Неутомимый Дюгем обнаружил брошюру, озаглавленную «Зритель Революции», в которой содержался диалог о монархическом и республиканском правительствах. В этом диалоге очевидное предпочтение отдавалось монархическому образу правления, и французский народ довольно открыто приглашался вернуться к нему. Дюгем с негодованием указал на эту брошюру как на один из симптомов роялистского заговора. Конвент, приняв во внимание этот донос, послал автора в революционный трибунал. Но когда Дюгем затем позволил себе сказать, что роялизм и аристократия торжествуют, Конвент его самого на три дня отправил в тюрьму Аббатства за оскорбление собрания.

Эти сцены взволновали весь Париж. В секциях хотели составлять адресы по поводу последних происшествий, но из-за редакции этих адресов происходили споры, потому что каждый требовал, чтобы они были написаны, как хотелось именно ему. Никогда еще Революция не представляла такой бурной картины. Якобинцы в прежние времена были так всесильны, что не встречали сопротивления, могущего вызвать настоящую борьбу: они ломали перед собою всё и всегда оставались победителями. Теперь же возникла другая могущественная партия, хоть и менее склонная к насилию; она брала количеством и могла бороться с равными шансами.

Писались адресы всякого рода. Якобинцы, сходившиеся в кофейнях многолюдных кварталов Сен-Дени и Тампля, выступали так же, как всегда. Они грозились отправиться в Пале-Рояль, в театры, даже в Конвент и напасть на новых заговорщиков. Золотая молодежь, со своей стороны, страшно шумела в партерах и наконец решилась нанести якобинцам чувствительное оскорбление. Бюсты Марата стояли во всех публичных местах, и в особенности много их было в театрах. В театре «Фейдо» молодые люди взобрались на балкон и, встав на плечи друг другу, сбросили бюст якобинского «святого», разбили его вдребезги и на его место поставили бюст Руссо. Полиция тщетно старалась этому помешать. Выходка молодежи вызвала общие рукоплескания. На сцену посыпались венки, зазвучали стихи, нарочно сочиненные по этому случаю. Раздавались крики: «Долой террористов! Долой Марата! Долой кровопийцу! Да здравствует автор “Эмиля” и “Новой Элоизы”!»

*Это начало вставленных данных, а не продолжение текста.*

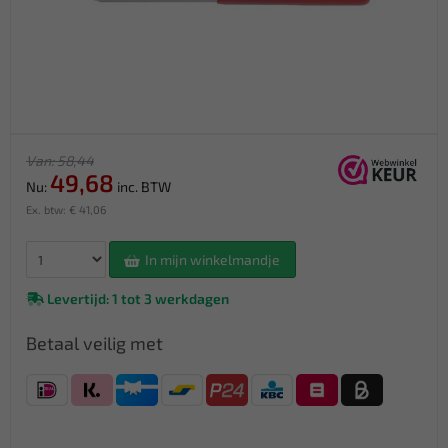
Van: 58,44
49,68
Nu:
inc. BTW
Ex. btw: € 41,06
In mijn winkelmandje
Levertijd: 1 tot 3 werkdagen
Betaal veilig met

То же самое повторилось на следующий день во всех театрах и публичных местах. Потом молодежь бросилась на рынки, пачкала кровью бюсты Марата и волокла их по грязи. В Монмартре дети составили целую процессию и бросили бюст в сточную канаву.

Общественное мнение высказалось с крайним негодованием. Ненависть и отвращение к Марату наполняли все сердца, даже монтаньяров, которые никогда не могли уследить за сумасбродствами этого кровожадного безумца, но кинжал Шарлотты Корде окружил его имя ореолом такой святости, что оно сделалось неприкосновенным. Мы видели, как в последние санюолотиды, то есть четыре месяца назад, останки Марата были перенесены на место останков Мирабо, в Пантеон. Комитеты поспешили воспользоваться случаем и предложили Конвенту постановить декретом запрет на погребение в Пантеоне ранее двадцати лет по смерти и выставление чьих-либо бюстов или портретов в публичных местах.